Commentary by Terry Anker
The notion of a zombie apocalypse has become common parlance to indicate the end of the world. Dozens of television series, movies, songs and even band names are dedicated to the dystopian notion that the human race will end not with seven horsemen or a nuclear-enabled eastern dictator but, instead, with a virus gone awry.
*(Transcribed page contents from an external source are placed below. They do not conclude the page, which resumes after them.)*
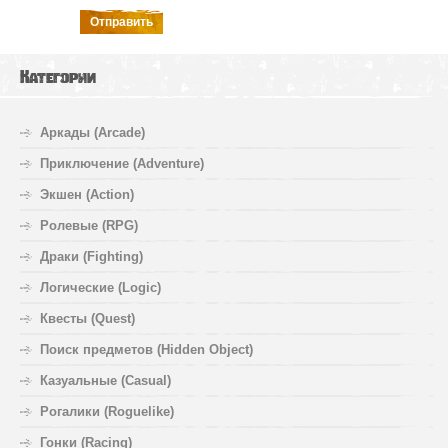
Отправить
Категории
Аркады (Arcade)
Приключение (Adventure)
Экшен (Action)
Ролевые (RPG)
Драки (Fighting)
Логические (Logic)
Квесты (Quest)
Поиск предметов (Hidden Object)
Казуальные (Casual)
Рогалики (Roguelike)
Гонки (Racing)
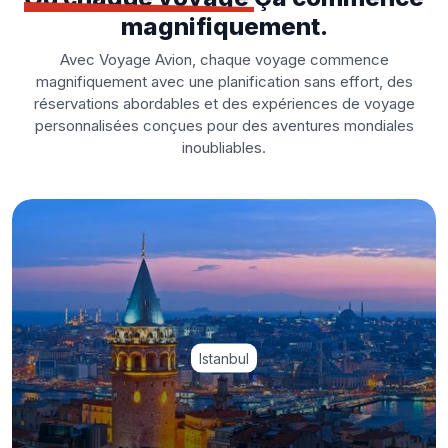
magnifiquement.
Avec Voyage Avion, chaque voyage commence
magnifiquement avec une planification sans effort, des
réservations abordables et des expériences de voyage
personnalisées conçues pour des aventures mondiales
inoubliables.
Istanbul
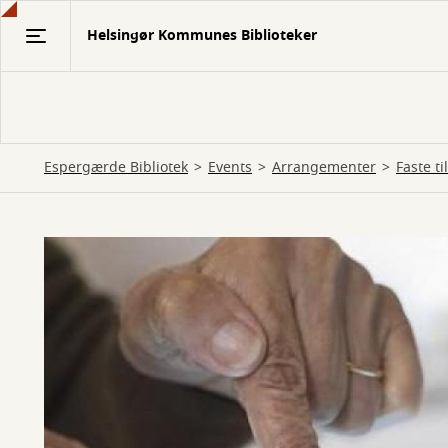
Gå
Helsingør Kommunes Biblioteker
til
hovedindhold
Espergærde Bibliotek
Events
Arrangementer
Faste t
Generations of us have come of age in a time when disease and contagion rank among our utmost fears. AIDS, Ebola, flesh eating bacteria and Zika are part of our common lexicon – and the vague anxiety-producers in our lives. Are they going to affect us directly? If we care for ourselves carefully, they probably will not. But, they may change our dating, travel or outdoor habits – for good. We dread that a single, casual social interaction could lead to an irreversible life-changing, or life-ending, instance.
So, we’ve figured out that the world is dangerous. But didn’t we know this when Og first bumped into a saber-toothed tiger and didn’t make it back to the cave? Most humans understand that a bit of caution can lead to an extended lifespan. So, we have come to hide out in the cave. Our social interactions move in bits and bytes through smartphones and social networks. We meet in cyber chat rooms and travel through virtual reality tanning beds. Yet, are there zombies lurking on Facebook? Do the brain-eaters lie in wait behind a silly, cat-themed meme? Can they grab us with a clever or salacious headlines, infect our minds with hate and cause us to do the same to others? If, as some argue, there is a disease affecting our society – one that makes us blind to the perspectives and beliefs of others – is there any hope for inoculation?